Welcome to Laurie Goodman's blog. I use this space to share news and opinions about education and schools in Ridgewood, the state of New Jersey and the nation, in addition to other issues I'm personally interested in. I invite you to share your thoughts, feelings, questions or opinions, too, by posting comments on any blog entry. Please observe basic courtesy -- keep your comments focused on issues, no personal attacks or bullying, please. Contact me directly at: lauriegood@mac.com

Sunday, February 21, 2010

California, here we come?

The Dollars & Sense Education Advocacy group recently headlined their email update “California, here we come!” It’s exactly what I’ve been saying lately. I was a teenager in California when they passed Proposition 13, the “taxpayer revolt” that lowered property taxes — and decimated school funding in ways that drove California’s schools from top in the country to the bottom, where they remain today. I worry that New Jersey’s struggle to give property tax relief will have a similar long-lasting, devastating effect on our schools.

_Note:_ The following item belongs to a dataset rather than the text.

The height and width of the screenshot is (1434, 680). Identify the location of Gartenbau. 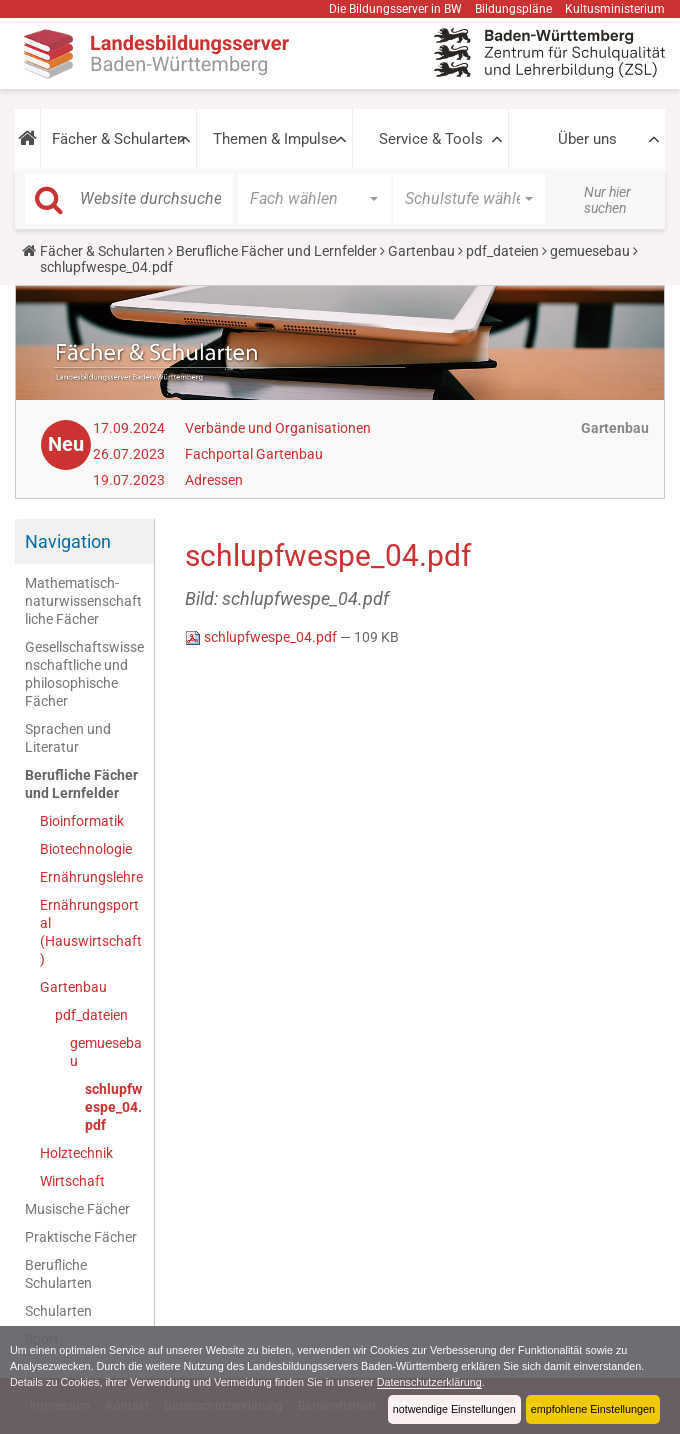
(421, 251).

Last week, members of Dollars & Sense testified before the Assembly Budget Committee regarding Governor Christie’s plans to cut aid to schools. The group brought 10 questions to the committee. Below are some highlights. Parents and school communities deserve answers to these questions:

1) The Governor tells us that every school will receive every dime that is currently expected. No school or school child will be short changed. This is likely correct for the current school year, but the reserve accounts being used are dollars for next year. Does this mean that schools and school children will get shortchanged next year for what we propose to do today?

2) Some of those reserves were to be used for property tax relief. Does this mean that next year property taxes will go up because we will not have the reserves intended for tax relief?

3) Reserve accounts were created, with good reasons, to protect school districts. Health and safety issues must be addressed at the time they occur. What will districts do if these needs arise?

4) Does every district have sufficient reserves to cover the aid shortfall? Will the districts whose aid exceeds the amount of their reserves have the aid paid by the State at a time when all spending is frozen?

5) State aid reduction currently qualifies as a budget waiver. Will this law, recently enacted, be changed to eliminate the waiver?

To recap, many of Ridgewood's school budget woes revolve around these actions from Trenton:
-- Budget Cap combined with rising costs means we'll have to cut approx. $2.5 million just to stay under the cap
-- State aid for this year will be cut in an amount that's equal to our budget surplus, forcing us to use the surplus now and preventing us from using the surplus for next year's budget. This could mean another $800,000 cut.
-- State aid for next year will probably be cut 15%
-- There are rumors that the budget cap could be lowered from the current 4% to 2.5% or lower.

I hope our state learns from the lessons of my home state. I love California. But I'm sure glad my kids no longer go to school there.